欧州ではBEVへの移行が停滞気味。そんな中で注目されているのがHEVだ。日本では各メーカーで独自のハイブリッドシステムが開発されている。ここでは、もうすぐ登場予定の新型ホンダ フリードe:HEVを、ライバルであるトヨタ シエンタハイブリッドと比較する。

※本稿は2024年5月のものです
文:渡辺陽一郎/写真:ホンダ、トヨタ、ベストカー編集部
初出:『ベストカー』2024年6月26日号

■ついに登場した新型フリード

2024年6月に登場した新型ホンダ フリード。標準仕様の「エアー」とクロスオーバーの「クロスター」の2種を用意。ハイブリッドは1.5L e:HEVを搭載

 新型のフリードとシエンタは、両車ともに全長が4300mm前後のコンパクトミニバンだ。シエンタは全車が5ナンバーサイズに収まり、フリードはSUV風のクロスターの全幅は1720mm。フリードのエアーは5ナンバー車だがクロスターは3ナンバー車だ。

 居住性は一長一短だ。身長170cmの大人6名が乗車した場合、2列目に座る乗員の膝先空間を握りコブシ1.5個分に調節すると、フリードでは3列目の膝先にも同程度の余裕が生じるが、シエンタの膝先は2列目の背面に触れる。

 その代わりシエンタは、薄型燃料タンクの採用で3列目の床と座面の間隔がフリードを40mm上まわり、腰が落ち込んで膝の持ち上がる姿勢になりにくい。

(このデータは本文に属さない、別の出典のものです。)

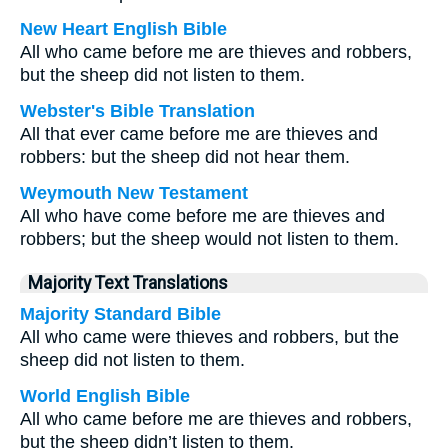
New Heart English Bible
All who came before me are thieves and robbers,
but the sheep did not listen to them.
Webster's Bible Translation
All that ever came before me are thieves and
robbers: but the sheep did not hear them.
Weymouth New Testament
All who have come before me are thieves and
robbers; but the sheep would not listen to them.
Majority Text Translations
Majority Standard Bible
All who came were thieves and robbers, but the
sheep did not listen to them.
World English Bible
All who came before me are thieves and robbers,
but the sheep didn’t listen to them.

現行シエンタは2022年8月に登場。1.5Lハイブリッドはシステム出力116psで、WLTCモード燃費は25.3~28.2km/L

 3列目の格納方法は、フリードは左右に跳ね上げる方式で操作しやすい。シエンタは3列目を2列目の下に格納するから、格納状態では3列目が荷室に張り出さずスッキリするが、格納の作業では2列目を動かすから面倒だ。

 よってシートアレンジを頻繁に行うならフリード、通常は格納して荷室に使い、稀に多人数で乗るならシエンタがいい。

 ハイブリッドの動力性能は、モーター駆動が中心のフリードが力強く滑らかだ。WLTCモード燃費と価格は、フリードで主力のe:HEVエアーEXの6人乗りが25.4km/Lで304万7000円。シエンタハイブリッドZの7人乗りは28.2km/Lで291万円になる。